Issu d’une famille juive d’origine italienne, Jacques Bingen (1908-1944), après des études à l’École des Mines et à l’École des Sciences politiques de Paris, préside en 1929 la section française à l’Exposition universelle de Barcelone, puis fait son service dans l’artillerie comme élève officier de réserve en 1930-1931. Beau-frère d’André Citroën, il devient, après la mort de ce dernier en 1935, directeur de la Société anonyme de gérance et d’armement, tout en occupant les fonctions de secrétaire du Comité central des armateurs.

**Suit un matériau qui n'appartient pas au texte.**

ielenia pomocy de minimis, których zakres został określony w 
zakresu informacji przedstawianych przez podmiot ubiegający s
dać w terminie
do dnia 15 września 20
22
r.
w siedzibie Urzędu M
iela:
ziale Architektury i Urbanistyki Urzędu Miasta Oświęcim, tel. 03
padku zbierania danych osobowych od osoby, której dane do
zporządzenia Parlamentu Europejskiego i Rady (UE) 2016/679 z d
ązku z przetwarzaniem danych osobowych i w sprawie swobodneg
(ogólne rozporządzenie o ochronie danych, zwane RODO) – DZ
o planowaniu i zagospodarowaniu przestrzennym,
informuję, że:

Mobilisé en 1939 comme officier de liaison auprès de la 51e division écossaise, il est blessé en juin 1940 à Saint-Valéry-en-Caux, mais échappe à l’ennemi et après bien des péripéties, parvient à rallier Casablanca par bateau. Le 2 juillet il est à Gibraltar et le 18, à Liverpool. Il se présente au général de Gaulle le 23 juillet 1940 et sa compétence pour les affaires maritimes le conduit tout naturellement à être choisi pour diriger les services de la Marine marchande de la France libre à Londres, créés officiellement le 12 août 1940.

À ce poste, il travaille à l’application aux navires de commerce français des accords De Gaulle-Churchill et tente de mettre sur pied en Angleterre une administration des gens de mer.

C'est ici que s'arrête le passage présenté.